→ Exercise
Write out word for word each line of the records, beginning at the first and stopping after the line with "Accessoires (128, 400)". Leave the pictures out.

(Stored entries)

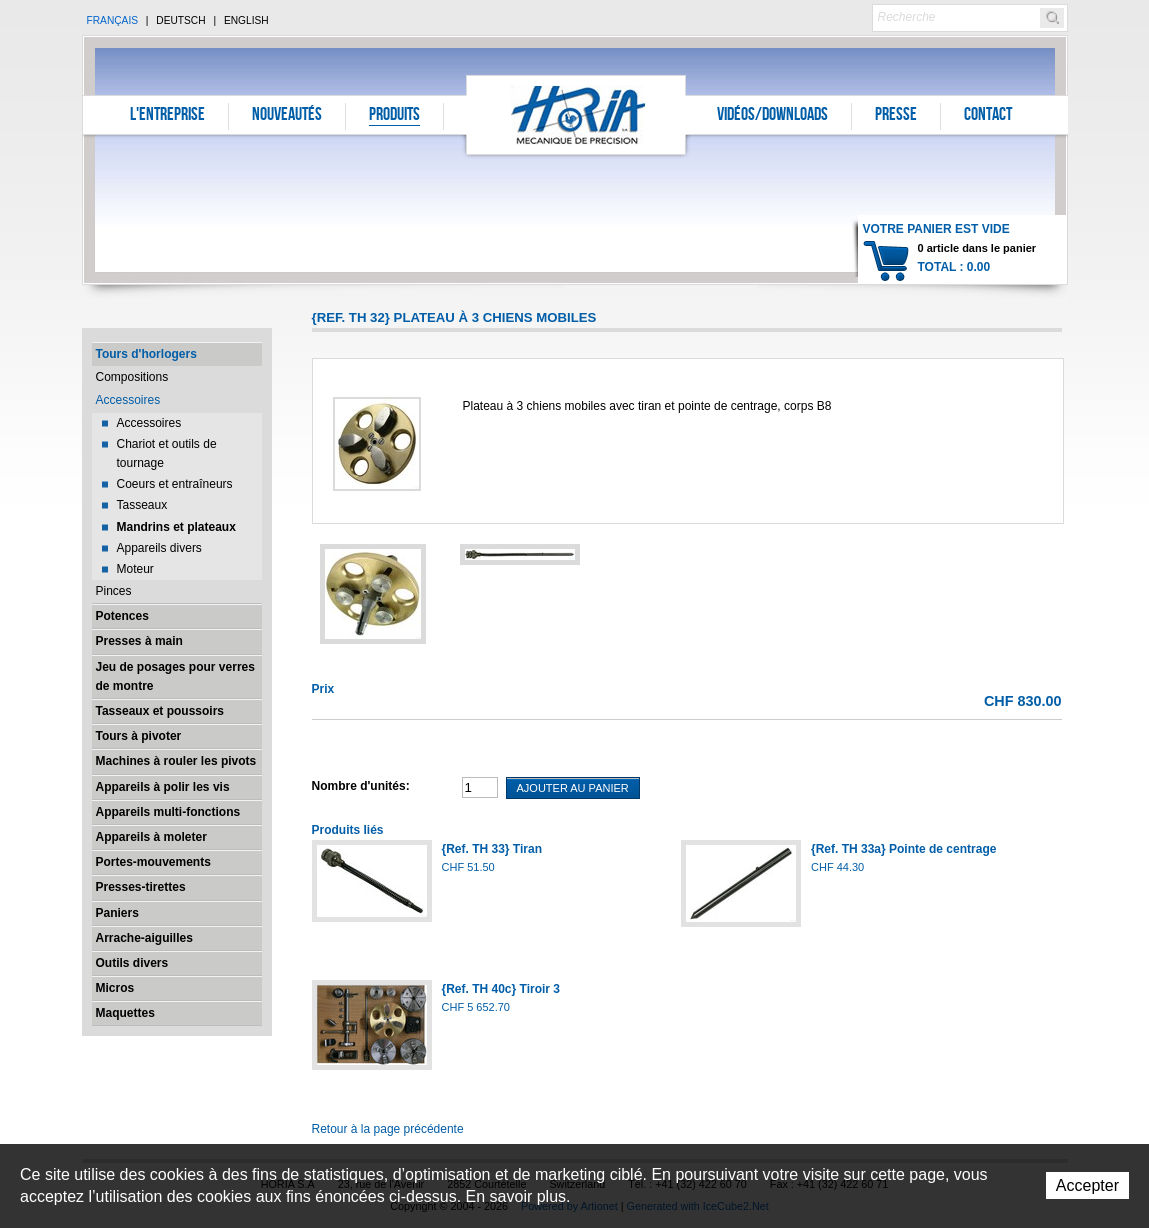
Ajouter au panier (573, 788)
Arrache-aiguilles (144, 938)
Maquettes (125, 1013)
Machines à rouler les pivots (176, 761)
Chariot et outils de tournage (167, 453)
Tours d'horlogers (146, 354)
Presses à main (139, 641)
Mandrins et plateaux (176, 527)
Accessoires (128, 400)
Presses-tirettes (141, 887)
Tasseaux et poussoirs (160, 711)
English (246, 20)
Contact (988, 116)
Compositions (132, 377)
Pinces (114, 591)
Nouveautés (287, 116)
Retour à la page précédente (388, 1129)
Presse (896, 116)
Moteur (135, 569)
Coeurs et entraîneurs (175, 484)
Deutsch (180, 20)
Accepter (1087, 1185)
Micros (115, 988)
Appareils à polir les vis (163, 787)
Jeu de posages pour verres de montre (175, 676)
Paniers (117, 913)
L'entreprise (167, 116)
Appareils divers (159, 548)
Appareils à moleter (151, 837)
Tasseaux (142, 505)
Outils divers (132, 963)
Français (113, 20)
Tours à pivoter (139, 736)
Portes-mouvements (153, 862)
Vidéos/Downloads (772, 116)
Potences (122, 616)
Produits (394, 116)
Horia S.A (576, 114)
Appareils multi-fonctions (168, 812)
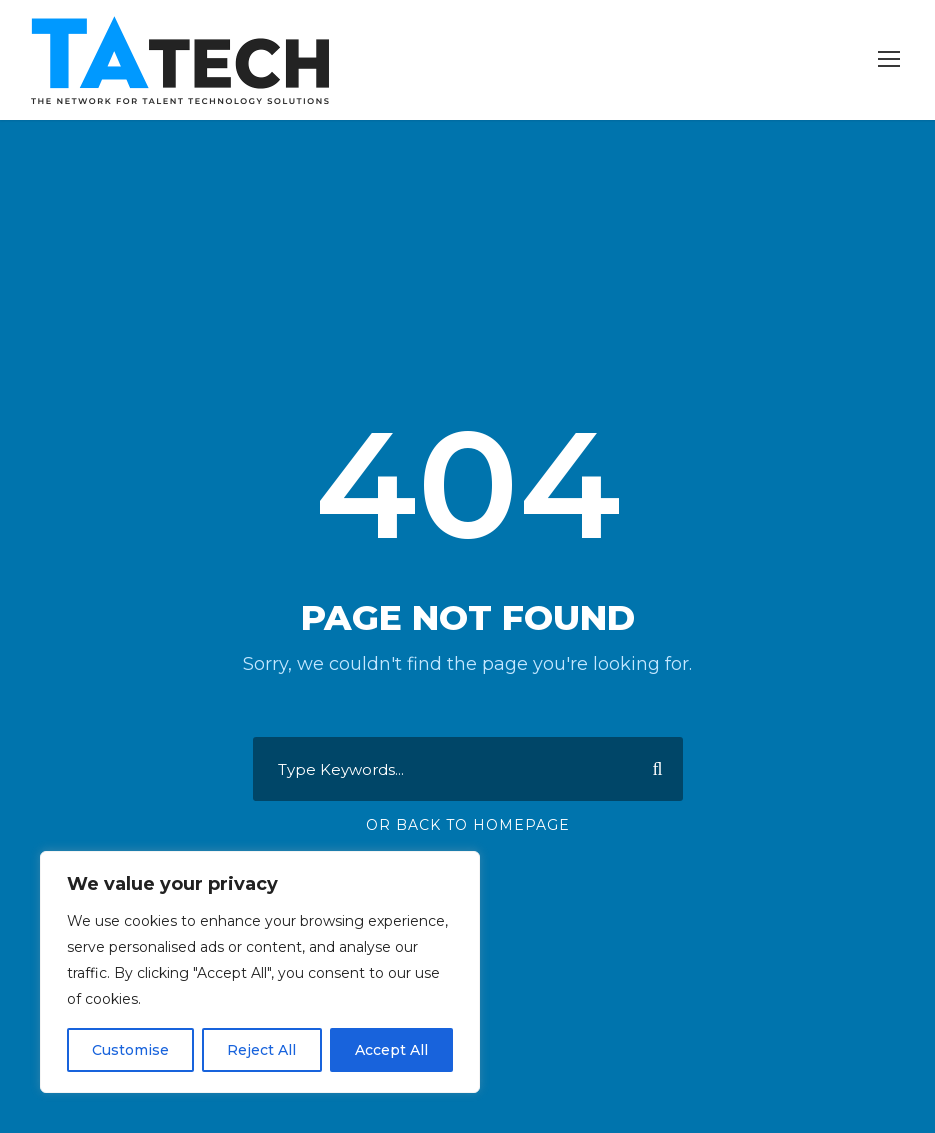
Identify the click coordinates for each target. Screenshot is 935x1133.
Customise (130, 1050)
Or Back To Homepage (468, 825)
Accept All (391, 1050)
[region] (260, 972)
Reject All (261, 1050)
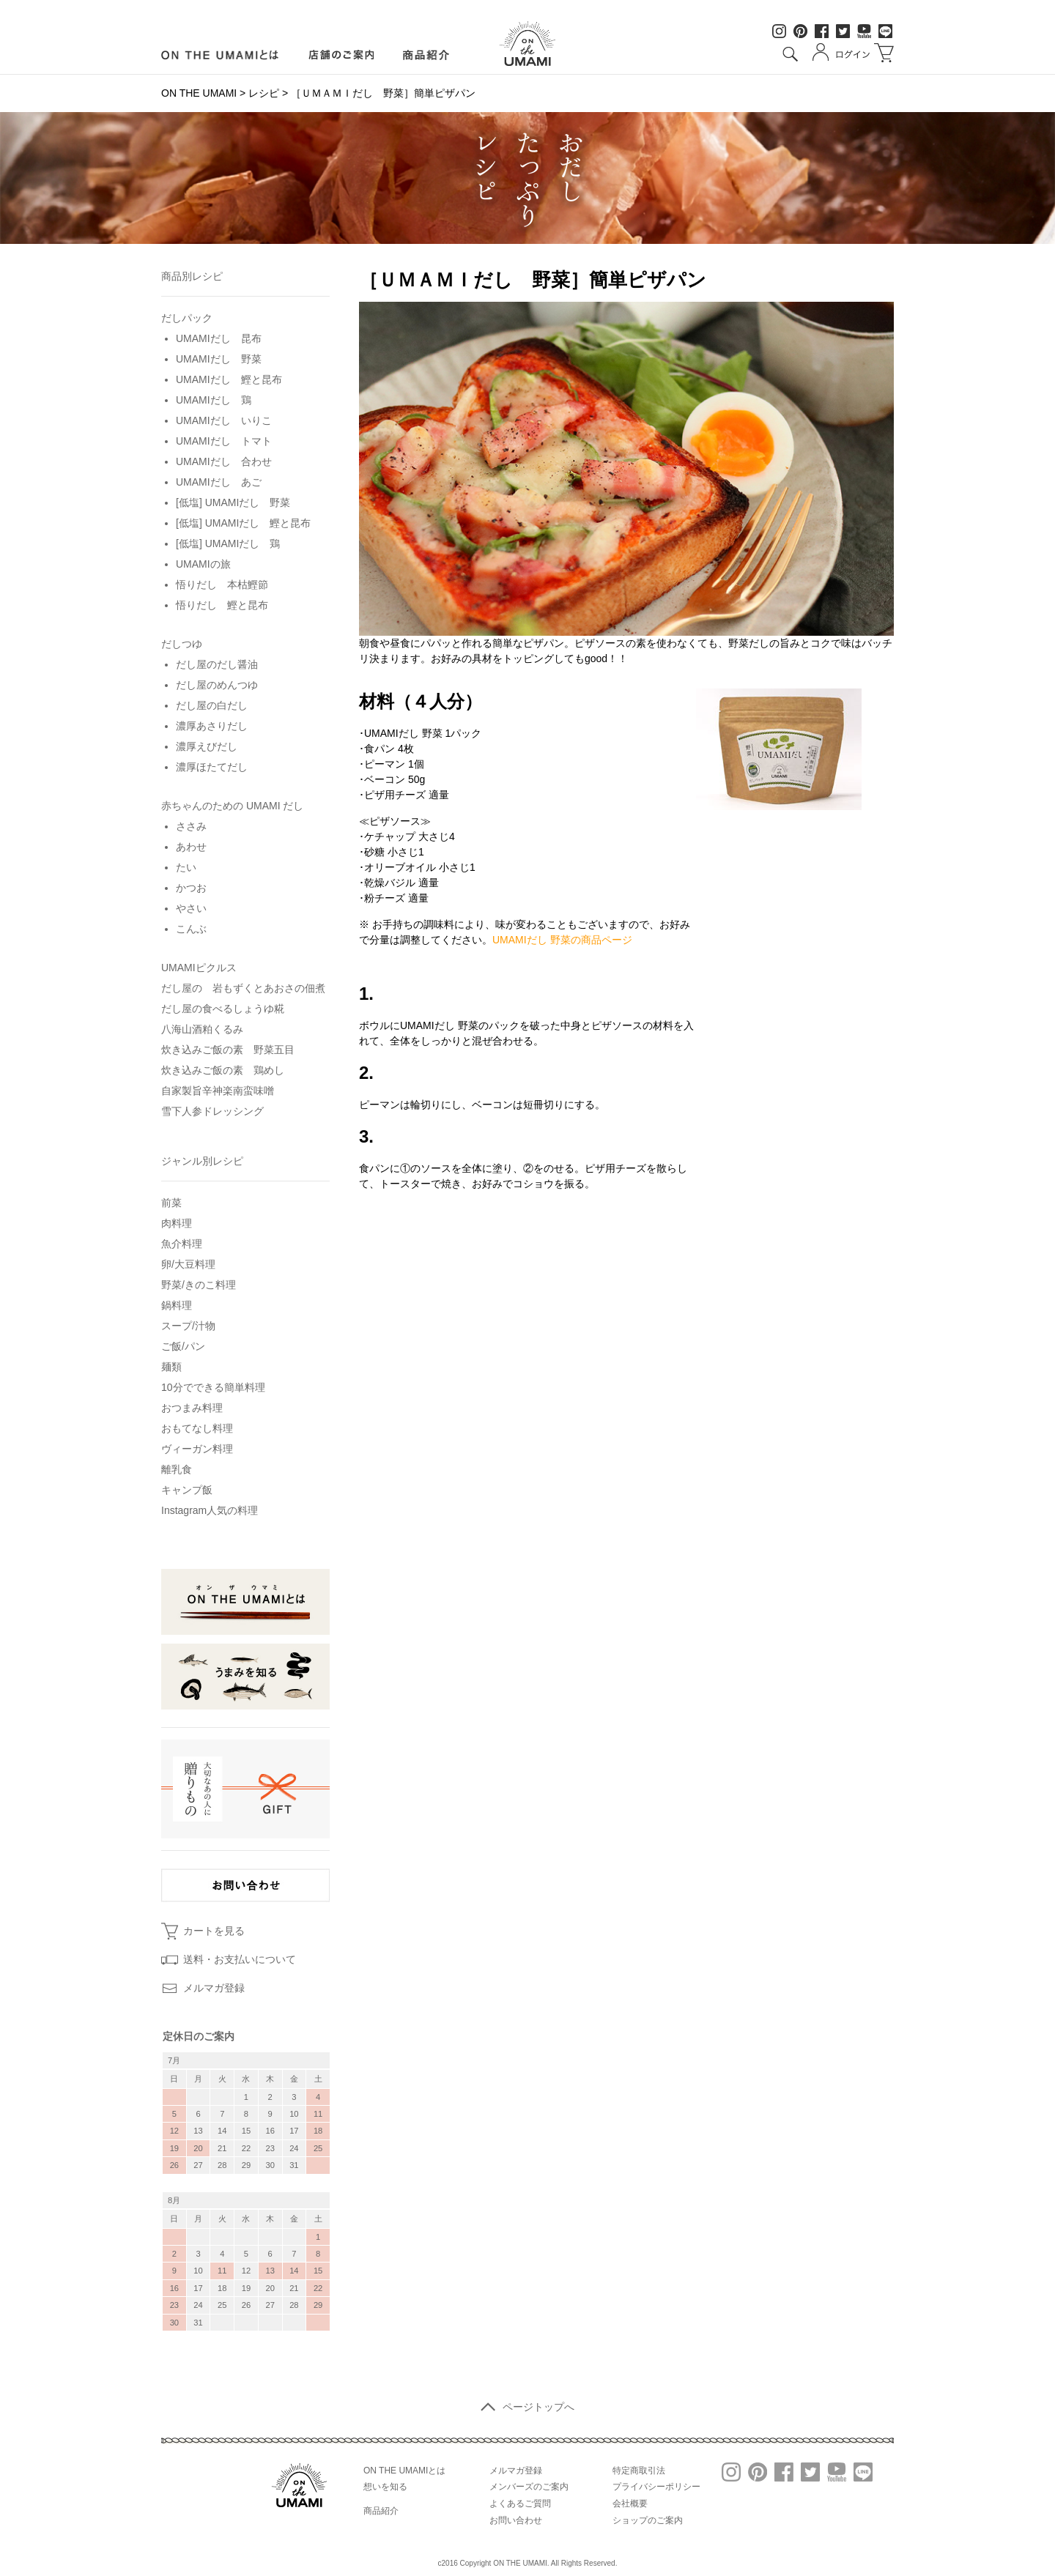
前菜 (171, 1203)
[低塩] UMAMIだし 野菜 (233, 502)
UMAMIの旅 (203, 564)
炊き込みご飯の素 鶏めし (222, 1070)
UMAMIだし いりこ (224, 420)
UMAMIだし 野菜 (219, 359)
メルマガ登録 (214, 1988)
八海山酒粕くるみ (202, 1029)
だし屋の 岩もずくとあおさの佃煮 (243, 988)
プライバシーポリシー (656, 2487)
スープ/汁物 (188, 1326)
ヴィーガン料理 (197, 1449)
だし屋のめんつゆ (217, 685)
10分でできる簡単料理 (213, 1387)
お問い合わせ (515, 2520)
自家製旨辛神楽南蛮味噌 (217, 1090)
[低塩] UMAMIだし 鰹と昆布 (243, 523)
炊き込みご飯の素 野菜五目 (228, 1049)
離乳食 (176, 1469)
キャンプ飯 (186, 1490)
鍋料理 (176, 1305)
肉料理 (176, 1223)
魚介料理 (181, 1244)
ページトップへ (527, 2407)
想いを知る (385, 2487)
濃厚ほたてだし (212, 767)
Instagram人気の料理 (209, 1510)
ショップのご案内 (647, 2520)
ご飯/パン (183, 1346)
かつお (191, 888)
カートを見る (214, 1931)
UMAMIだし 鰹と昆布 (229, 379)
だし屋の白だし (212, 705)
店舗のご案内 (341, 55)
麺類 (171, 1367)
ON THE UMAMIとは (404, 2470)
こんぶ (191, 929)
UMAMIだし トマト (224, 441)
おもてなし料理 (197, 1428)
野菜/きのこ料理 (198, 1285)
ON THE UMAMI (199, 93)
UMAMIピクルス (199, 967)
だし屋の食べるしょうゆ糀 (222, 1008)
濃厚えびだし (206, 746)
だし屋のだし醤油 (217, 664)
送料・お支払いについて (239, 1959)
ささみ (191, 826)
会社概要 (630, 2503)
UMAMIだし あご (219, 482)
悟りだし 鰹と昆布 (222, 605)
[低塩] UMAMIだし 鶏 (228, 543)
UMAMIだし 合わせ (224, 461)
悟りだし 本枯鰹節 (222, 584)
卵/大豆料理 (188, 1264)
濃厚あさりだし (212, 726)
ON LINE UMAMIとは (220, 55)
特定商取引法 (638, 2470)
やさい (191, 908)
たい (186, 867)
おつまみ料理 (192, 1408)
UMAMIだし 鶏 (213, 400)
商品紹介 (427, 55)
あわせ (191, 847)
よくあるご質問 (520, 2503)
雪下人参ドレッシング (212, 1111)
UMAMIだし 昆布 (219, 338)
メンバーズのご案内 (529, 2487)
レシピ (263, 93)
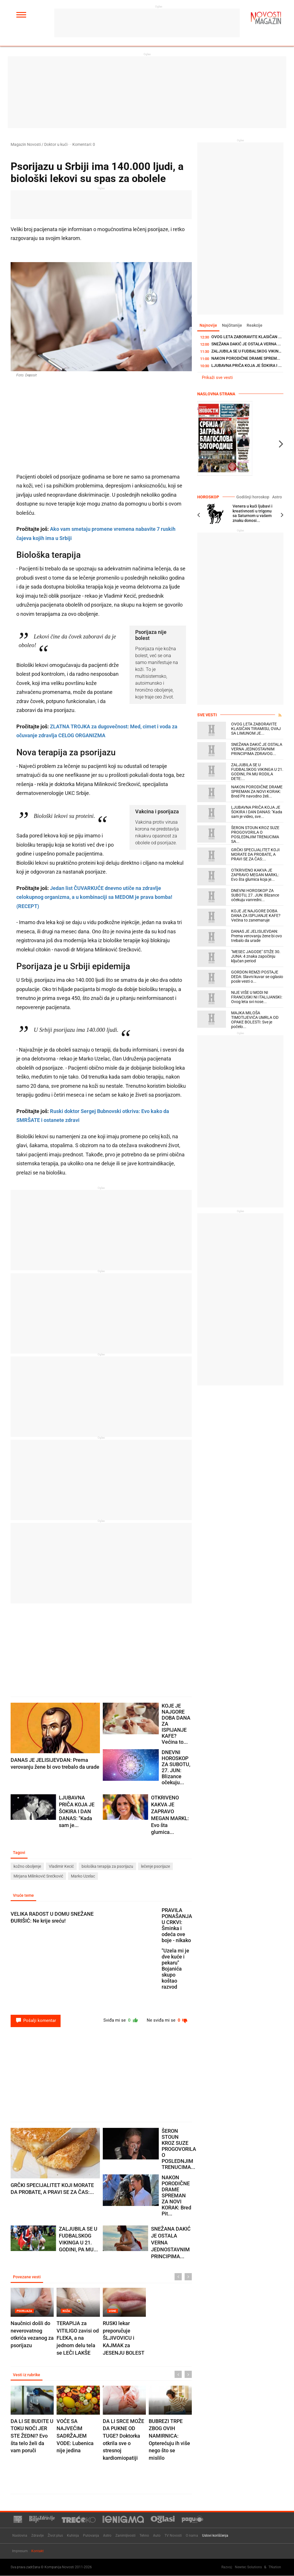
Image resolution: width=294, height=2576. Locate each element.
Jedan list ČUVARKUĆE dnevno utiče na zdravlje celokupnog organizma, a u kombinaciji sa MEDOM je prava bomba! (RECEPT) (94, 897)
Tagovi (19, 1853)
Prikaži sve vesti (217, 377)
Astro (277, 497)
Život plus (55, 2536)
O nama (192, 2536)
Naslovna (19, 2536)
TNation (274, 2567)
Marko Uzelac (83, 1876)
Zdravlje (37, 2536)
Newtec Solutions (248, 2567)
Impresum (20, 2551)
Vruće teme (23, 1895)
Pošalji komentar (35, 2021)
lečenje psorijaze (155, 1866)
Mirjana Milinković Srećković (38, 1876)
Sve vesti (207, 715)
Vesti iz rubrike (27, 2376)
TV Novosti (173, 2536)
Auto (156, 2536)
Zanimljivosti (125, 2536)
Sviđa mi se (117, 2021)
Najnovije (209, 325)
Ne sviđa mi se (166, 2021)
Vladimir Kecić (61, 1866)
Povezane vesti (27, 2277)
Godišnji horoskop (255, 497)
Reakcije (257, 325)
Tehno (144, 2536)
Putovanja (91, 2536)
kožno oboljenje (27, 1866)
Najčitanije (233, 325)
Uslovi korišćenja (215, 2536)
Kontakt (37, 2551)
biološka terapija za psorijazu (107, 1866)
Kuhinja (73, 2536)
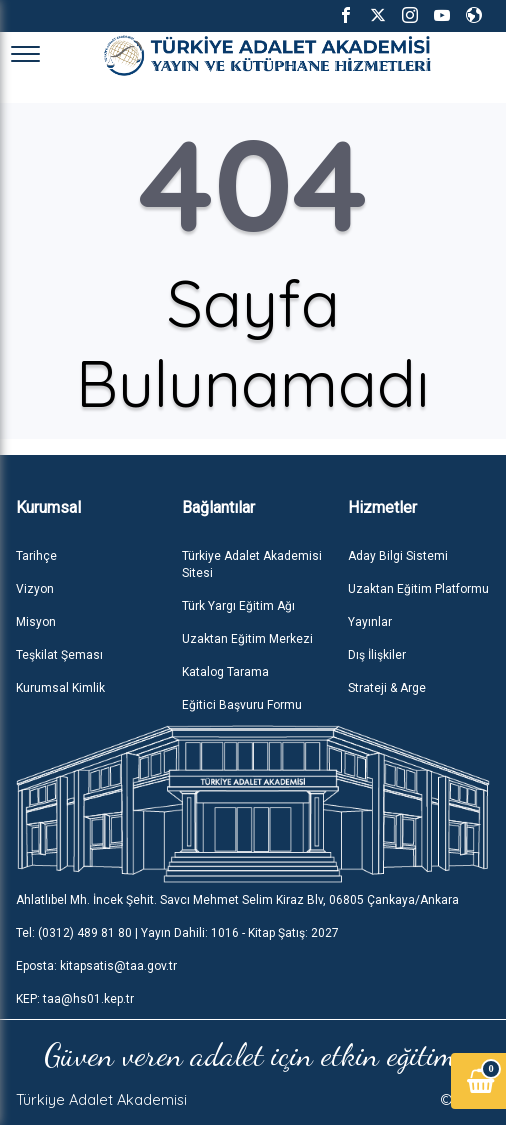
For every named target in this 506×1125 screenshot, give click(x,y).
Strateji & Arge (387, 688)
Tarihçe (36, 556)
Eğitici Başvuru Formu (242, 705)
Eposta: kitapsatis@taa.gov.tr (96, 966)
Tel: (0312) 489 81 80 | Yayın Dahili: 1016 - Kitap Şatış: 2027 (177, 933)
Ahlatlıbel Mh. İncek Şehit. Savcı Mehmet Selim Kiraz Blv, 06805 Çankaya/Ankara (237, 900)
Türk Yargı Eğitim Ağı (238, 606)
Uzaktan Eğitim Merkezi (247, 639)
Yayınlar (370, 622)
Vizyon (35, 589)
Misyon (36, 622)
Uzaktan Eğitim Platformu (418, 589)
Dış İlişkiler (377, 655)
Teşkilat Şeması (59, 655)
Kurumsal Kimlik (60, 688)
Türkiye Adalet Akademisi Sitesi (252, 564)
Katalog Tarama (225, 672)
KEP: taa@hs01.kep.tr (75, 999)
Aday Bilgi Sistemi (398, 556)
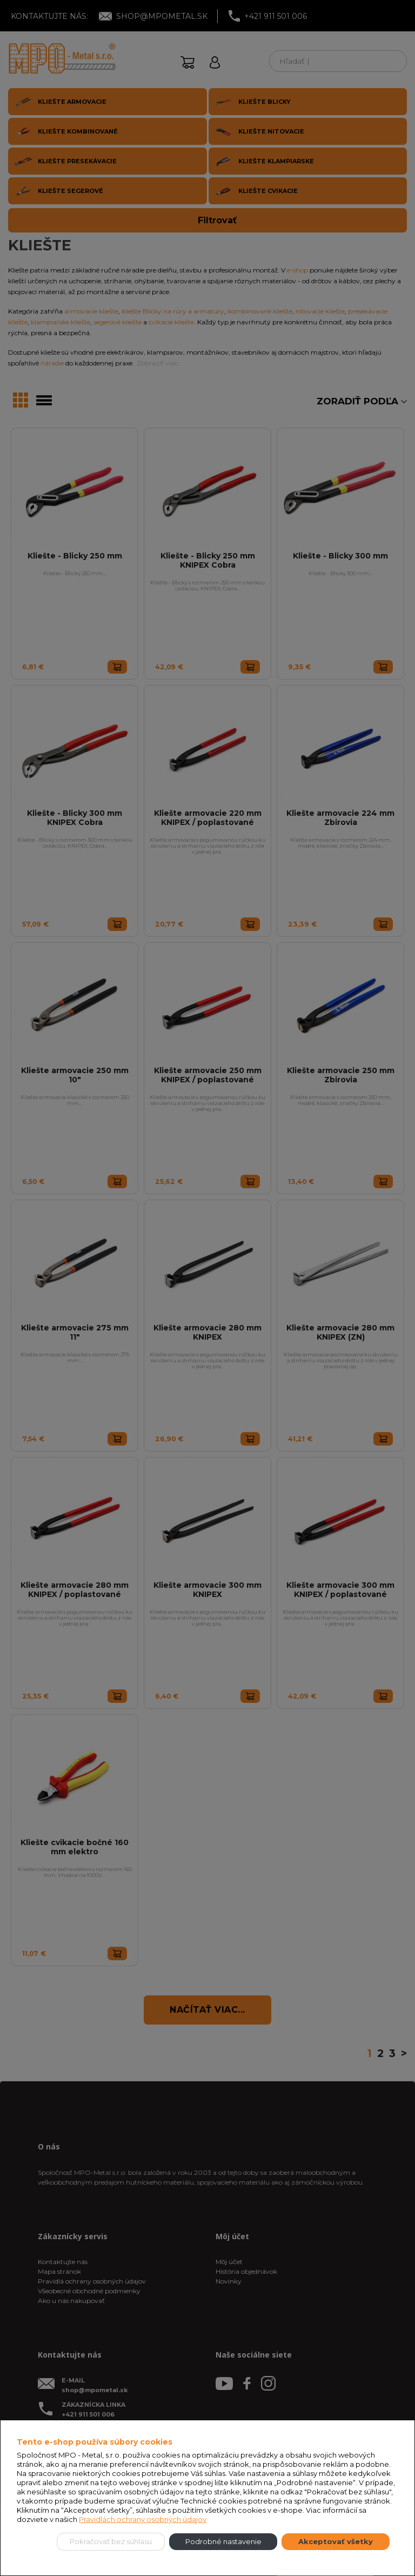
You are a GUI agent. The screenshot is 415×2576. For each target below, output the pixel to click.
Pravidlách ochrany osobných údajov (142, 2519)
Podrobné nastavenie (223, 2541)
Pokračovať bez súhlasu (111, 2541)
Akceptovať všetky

→ Result
Ajouter au panier (573, 788)
Arrache-aiguilles (144, 938)
Maquettes (125, 1013)
Machines à rouler les pivots (176, 761)
Chariot et outils de tournage (167, 453)
Tours d'horlogers (146, 354)
Presses à main (139, 641)
Mandrins et plateaux (176, 527)
Accessoires (128, 400)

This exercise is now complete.